A proposed 412,000-square-foot industrial building on a 30-acre site on Middle Country Road in Calverton cleared a key milestone in the review process yesterday, with the Riverhead Planning Board’s acceptance of the developer’s final environmental impact statement.
The Planning Board at its last meeting on Aug. 2 tabled a resolution accepting the document after Barbara Blass of Jamesport implored the board to review the proposal by HK Ventures with two other major industrial developments in the same area of town: Ostad, a 131-acre industrial subdivision on Middle Country Road in Calverton, and NorthPoint’s Riverhead Logistics Center, a 641,000-square-foot warehouse building on Middle Road in Calverton.
Blass at the last meeting argued that the board has a legal obligation to review the cumulative impacts of the three pending proposals and that reviewing them separately constitutes “segmented” review that is prohibited by the State Environmental Quality Review Act.
The Planning Board apparently didn’t buy it. Though the board voted on Aug. 2 to table the resolution, yesterday, the board in a unanimous vote, with member Richard O’Dea absent, approved the measure to accept the FEIS document. The vote came without any public discussion of the issues Blass raised at the last meeting or any public response to her comments.
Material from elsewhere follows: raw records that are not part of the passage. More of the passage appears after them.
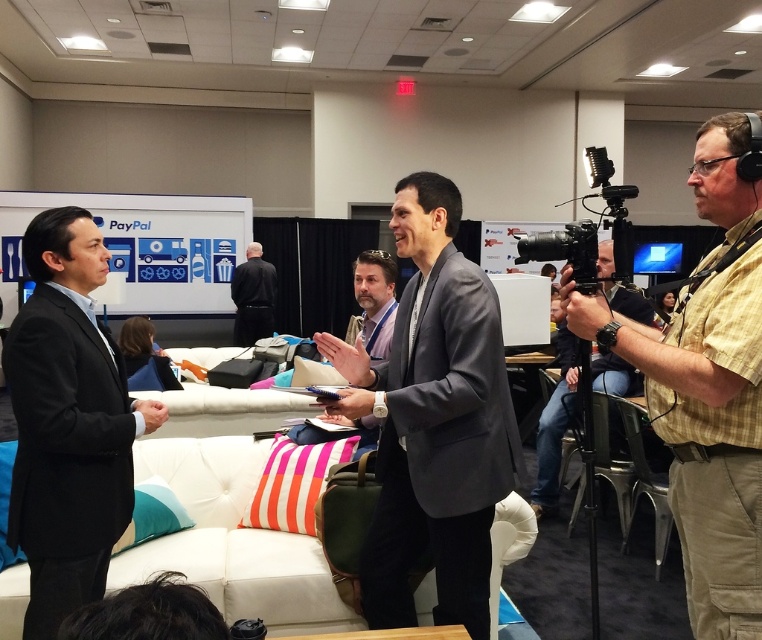 Question: In this image, where is black suit at left located relative to black fabric shirt at center?

Choices:
 (A) left
 (B) right

Answer: (B)

Question: Which object is positioned closest to the black suit at left?

Choices:
 (A) black fabric shirt at center
 (B) gray suit at center
 (C) yellow plaid shirt at right

Answer: (B)

Question: Does yellow plaid shirt at right have a lesser width compared to matte black camera at right?

Choices:
 (A) no
 (B) yes

Answer: (B)

Question: Which object is the farthest from the gray suit at center?

Choices:
 (A) yellow plaid shirt at right
 (B) black fabric shirt at center

Answer: (B)

Question: Among these objects, which one is nearest to the camera?

Choices:
 (A) gray fabric suit at center
 (B) gray suit at center

Answer: (A)

Question: Does gray fabric suit at center have a larger size compared to matte black camera at right?

Choices:
 (A) yes
 (B) no

Answer: (B) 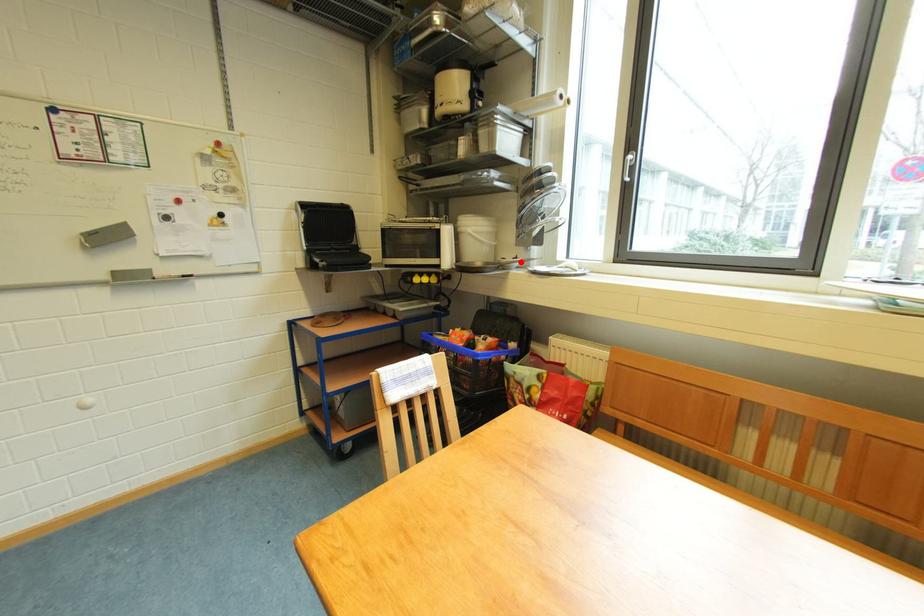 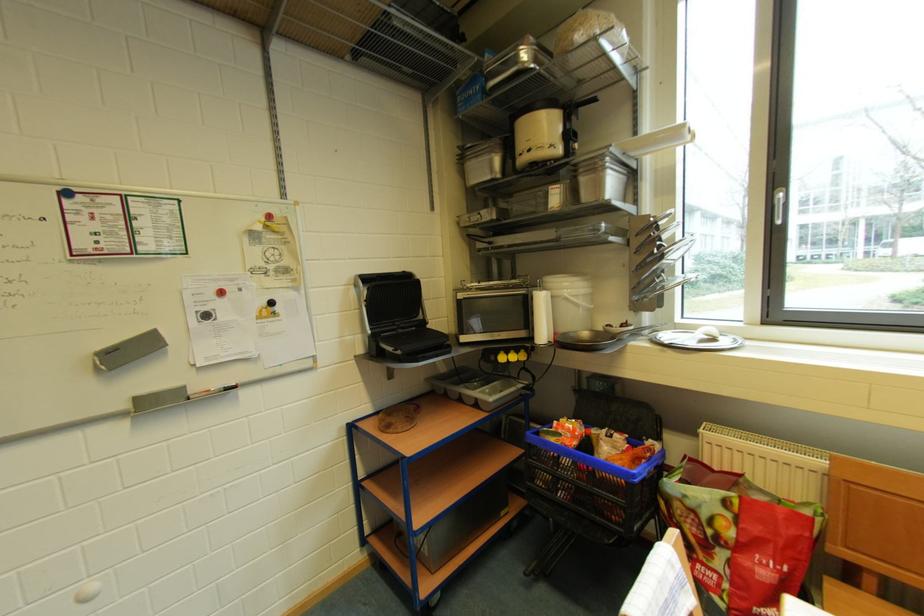 Find the pixel in the second image that matches the highlighted location in the first image.

(629, 329)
During the opportunity for public comment on resolutions yesterday, Blass, noting that the resolution was on the agenda for a vote, asked if the board had answers to any of the questions or any responses to any of the concerns she raised at the Aug. 2 meeting or in an Aug. 8 follow-up letter she said she sent the board.
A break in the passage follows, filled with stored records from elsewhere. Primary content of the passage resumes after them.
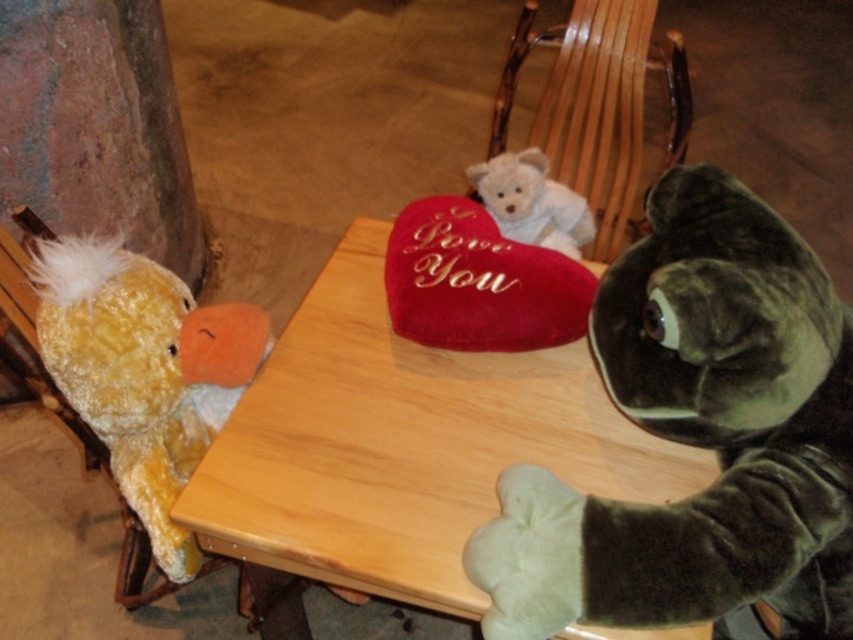 You are a guest in this cozy room and want to sit down in the wooden rocking chair at center without disturbing the fuzzy yellow duck at left. Is there enough space between them for you to move past?

The fuzzy yellow duck at left is positioned on the left side of wooden rocking chair at center, so there is sufficient space between them for you to move past without disturbing the duck.

You are a photographer trying to capture a closeup of the fuzzy yellow duck at left and the wooden rocking chair at center. Which object should you focus on first to ensure it appears sharp in your photo?

You should focus on the fuzzy yellow duck at left first because it is closer to the viewer than the wooden rocking chair at center, so adjusting focus from near to far will help capture both objects clearly.

You are a waiter in a whimsical indoor setting. You need to place a small vase exactly at the point with coordinates point (x=404, y=444) on the wooden table at center. Where should you place the vase?

Place the vase at point (x=404, y=444) on the wooden table at center. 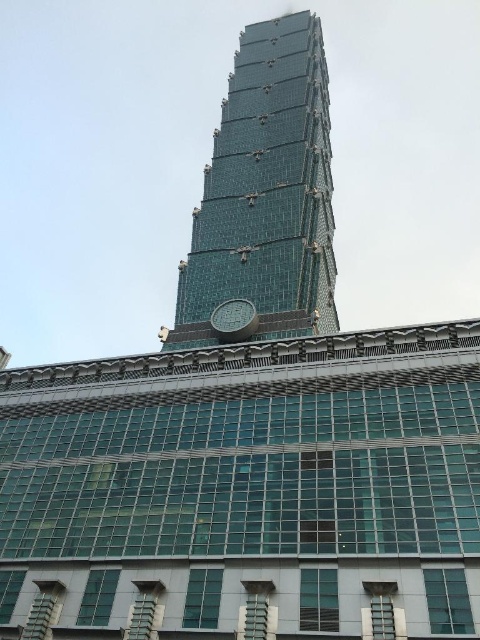 Question: Can you confirm if transparent glass tower at center is positioned below metallic clock at center?

Choices:
 (A) no
 (B) yes

Answer: (A)

Question: Among these objects, which one is nearest to the camera?

Choices:
 (A) transparent glass tower at center
 (B) metallic clock at center

Answer: (A)

Question: Does transparent glass tower at center appear on the right side of metallic clock at center?

Choices:
 (A) yes
 (B) no

Answer: (A)

Question: Which of the following is the farthest from the observer?

Choices:
 (A) metallic clock at center
 (B) transparent glass tower at center

Answer: (A)

Question: Can you confirm if transparent glass tower at center is smaller than metallic clock at center?

Choices:
 (A) yes
 (B) no

Answer: (B) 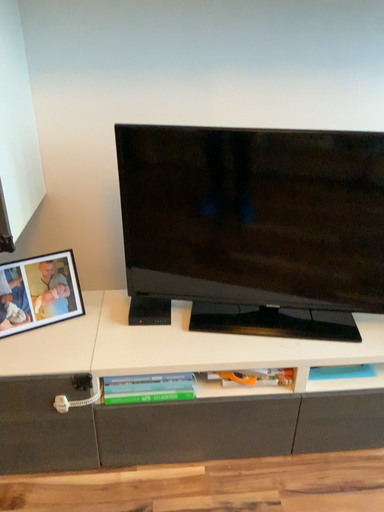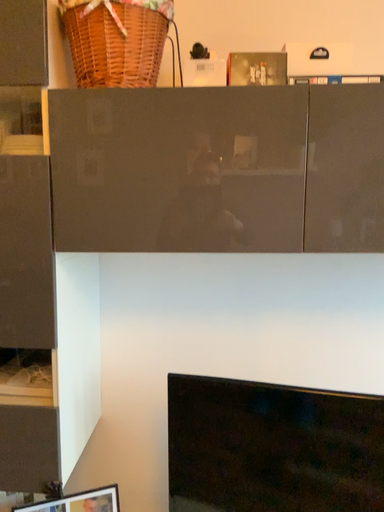 Question: Which way did the camera rotate in the video?

Choices:
 (A) rotated upward
 (B) rotated downward

Answer: (A) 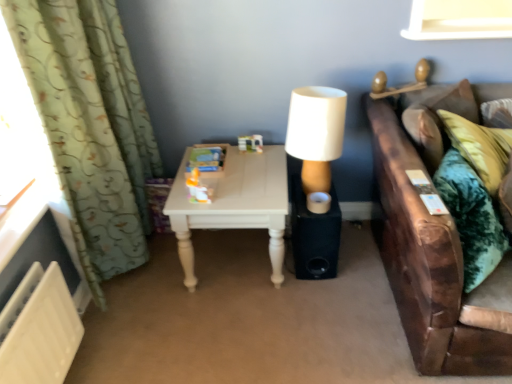 Image resolution: width=512 pixels, height=384 pixels. Identify the location of white painted wood table at center. (234, 204).

Identify the location of black matte speaker at lower right. (314, 235).

From the picture: Measure the distance between translucent plastic toy at center and camera.

The depth of translucent plastic toy at center is 1.73 meters.

What do you see at coordinates (198, 189) in the screenshot? This screenshot has height=384, width=512. I see `translucent plastic toy at center` at bounding box center [198, 189].

What do you see at coordinates (91, 126) in the screenshot? The height and width of the screenshot is (384, 512). I see `green textured curtain at left` at bounding box center [91, 126].

Where is `white painted wood table at center`? white painted wood table at center is located at coordinates (234, 204).

The image size is (512, 384). I want to click on speaker on the right side of white matte lampshade at center, so click(x=314, y=235).

Is black matte speaker at lower right positioned before white matte lampshade at center?

No, black matte speaker at lower right is further to the viewer.

Could you tell me if black matte speaker at lower right is turned towards white matte lampshade at center?

No.

Is black matte speaker at lower right with white matte lampshade at center?

No.

Is black matte speaker at lower right closer to camera compared to translucent plastic toy at center?

No, the depth of black matte speaker at lower right is greater than that of translucent plastic toy at center.

Is black matte speaker at lower right aimed at translucent plastic toy at center?

No, black matte speaker at lower right is not oriented towards translucent plastic toy at center.

Considering the relative positions of black matte speaker at lower right and translucent plastic toy at center in the image provided, is black matte speaker at lower right to the left of translucent plastic toy at center from the viewer's perspective?

No, black matte speaker at lower right is not to the left of translucent plastic toy at center.

Which is closer to the camera, [329,266] or [200,189]?

Point [329,266] appears to be farther away from the viewer than point [200,189].

Considering the relative positions of white painted wood table at center and green textured curtain at left in the image provided, is white painted wood table at center to the right of green textured curtain at left from the viewer's perspective?

Yes, white painted wood table at center is to the right of green textured curtain at left.

What's the angular difference between white painted wood table at center and green textured curtain at left's facing directions?

The angle between the facing direction of white painted wood table at center and the facing direction of green textured curtain at left is 89.1 degrees.

Does point (277, 155) come in front of point (47, 70)?

No, it is behind (47, 70).

Is white painted wood table at center in front of or behind green textured curtain at left in the image?

white painted wood table at center is behind green textured curtain at left.

Considering the sizes of white painted wood table at center and white matte lampshade at center in the image, is white painted wood table at center bigger or smaller than white matte lampshade at center?

Clearly, white painted wood table at center is larger in size than white matte lampshade at center.

Would you say white painted wood table at center is to the left or to the right of white matte lampshade at center in the picture?

Clearly, white painted wood table at center is on the left of white matte lampshade at center in the image.

How different are the orientations of white painted wood table at center and white matte lampshade at center in degrees?

The facing directions of white painted wood table at center and white matte lampshade at center are 3.49 degrees apart.

Which is closer, [234,192] or [329,136]?

Point [234,192] is farther from the camera than point [329,136].

Is green textured curtain at left to the right of black matte speaker at lower right from the viewer's perspective?

No.

Is green textured curtain at left further to the viewer compared to black matte speaker at lower right?

No.

Is green textured curtain at left wider or thinner than black matte speaker at lower right?

Considering their sizes, green textured curtain at left looks slimmer than black matte speaker at lower right.

Is green textured curtain at left placed right next to black matte speaker at lower right?

No, green textured curtain at left is not beside black matte speaker at lower right.

Which is behind, point (194, 189) or point (234, 208)?

Point (194, 189)

How different are the orientations of translucent plastic toy at center and white painted wood table at center in degrees?

The angular difference between translucent plastic toy at center and white painted wood table at center is 2.17 degrees.

Which object is positioned more to the right, translucent plastic toy at center or white painted wood table at center?

white painted wood table at center.

From a real-world perspective, between translucent plastic toy at center and white painted wood table at center, who is vertically lower?

white painted wood table at center is physically lower.

Who is more distant, white painted wood table at center or black matte speaker at lower right?

black matte speaker at lower right.

Is white painted wood table at center not close to black matte speaker at lower right?

No, white painted wood table at center is not far from black matte speaker at lower right.

Would you say white painted wood table at center is inside or outside black matte speaker at lower right?

white painted wood table at center is spatially situated outside black matte speaker at lower right.

From the image's perspective, which one is positioned higher, white painted wood table at center or black matte speaker at lower right?

white painted wood table at center appears higher in the image.

Identify the location of table lamp that appears above the black matte speaker at lower right (from the image's perspective). The image size is (512, 384). pos(316,133).

You are a GUI agent. You are given a task and a screenshot of the screen. Output one action in this format:
    pyautogui.click(x=<x>, y=<y>)
    Task: Click on the speaker that is on the right side of translucent plastic toy at center
    
    Given the screenshot: What is the action you would take?
    pyautogui.click(x=314, y=235)

When comparing their distances from black matte speaker at lower right, does green textured curtain at left or white painted wood table at center seem closer?

white painted wood table at center is positioned closer to the anchor black matte speaker at lower right.

Which object lies nearer to the anchor point translucent plastic toy at center, white matte lampshade at center or green textured curtain at left?

Based on the image, white matte lampshade at center appears to be nearer to translucent plastic toy at center.

Estimate the real-world distances between objects in this image. Which object is further from green textured curtain at left, black matte speaker at lower right or white matte lampshade at center?

black matte speaker at lower right.

When comparing their distances from green textured curtain at left, does white painted wood table at center or black matte speaker at lower right seem further?

black matte speaker at lower right is further to green textured curtain at left.

Looking at the image, which one is located closer to velvet green couch at right, white painted wood table at center or green textured curtain at left?

white painted wood table at center.

Looking at the image, which one is located closer to black matte speaker at lower right, translucent plastic toy at center or white matte lampshade at center?

white matte lampshade at center.

Considering their positions, is white matte lampshade at center positioned further to black matte speaker at lower right than white painted wood table at center?

Among the two, white matte lampshade at center is located further to black matte speaker at lower right.

Looking at the image, which one is located closer to velvet green couch at right, white matte lampshade at center or green textured curtain at left?

The object closer to velvet green couch at right is white matte lampshade at center.

Find the location of a particular element. table lamp between velvet green couch at right and black matte speaker at lower right along the z-axis is located at coordinates (316, 133).

Where is `table lamp situated between green textured curtain at left and black matte speaker at lower right from left to right`? table lamp situated between green textured curtain at left and black matte speaker at lower right from left to right is located at coordinates (316, 133).

The width and height of the screenshot is (512, 384). I want to click on table lamp located between green textured curtain at left and velvet green couch at right in the left-right direction, so click(x=316, y=133).

The image size is (512, 384). What are the coordinates of `table lamp between translucent plastic toy at center and black matte speaker at lower right from left to right` in the screenshot? It's located at [316, 133].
“No, I do not,” Planning Board Chairperson Joann Waski replied.
“Do you have any written justification for any of the independent review of HK Ventures, Ostad or North Point? Did you receive any or provide any information as to why and how you’re handling this independently?”
“No,” Waski answered.
“Nothing from counsel? OK,” Blass continues. “So I’m just going to say, in the event you take that action, I would like to remind you that as the lead agency, your review of HK Ventures, Ostad and NorthPoint [Riverhead Logistics Center] have met the threshold for segmentation, which is a single affirmative response to any of the following questions: Is there a common purpose or goal? May these actions occur on or about the same time? Are the projects in a common geographic region? Are there common impacts expected?” Blass said. “You would score 100% which in this case is not a good thing.”
Planning Board Vice Chairperson Edward Densieski later asked Planner Greg Bergman a series of questions, each of which Bergman answered in the affirmative. “In your opinion, has everything been done properly on this application? Has this undergone a thorough, comprehensive review? Is the application complete? Has everything done? been done properly? Or any laws broken? Has the Department of Law reviewed this application?” Densieski asked.
Bergman said planning staff met last Friday with the Planning Board attorney, who was again absent from the board’s meeting yesterday.
Board member Joseph Baier said he spent “time on the phone”talking with Bergman about Blass’ comments “and everything was good and I’m satisfied.”
Bergman told the board the HK Ventures site is in the Industrial C zoning district. He said the town did a generic environmental impact statement for the comprehensive plan before it was adopted in 2003 and the Town Board retained industrial zoning in Calverton.
“We hear it consistently, you know, ‘the industrial zones in Calverton, the industrial zones in Calverton.’ When the Town Board zoned the town and established the zoning, industrial A and industrial C was centered in Calverton. The vision for the comprehensive plan in 2003 had envisioned Calverton to be a thriving business district, with various industrial warehousing uses,” Bergman said.
The applications the town is seeing are consistent with the established zoning, which was well thought-out by the Town Board prior to the adoption of the 2003 comprehensive plan, Bergman said.
He called the 2003 comprehensive plan “an incredible document,” that had “a lot of input from public agencies, many different individuals, interested parties throughout town.”
Bergman said it’s not “fair to the 2003 comprehensive plan” to
“say now that we’re starting to see the development come through 20 some-odd years later…now we need to re-study it.”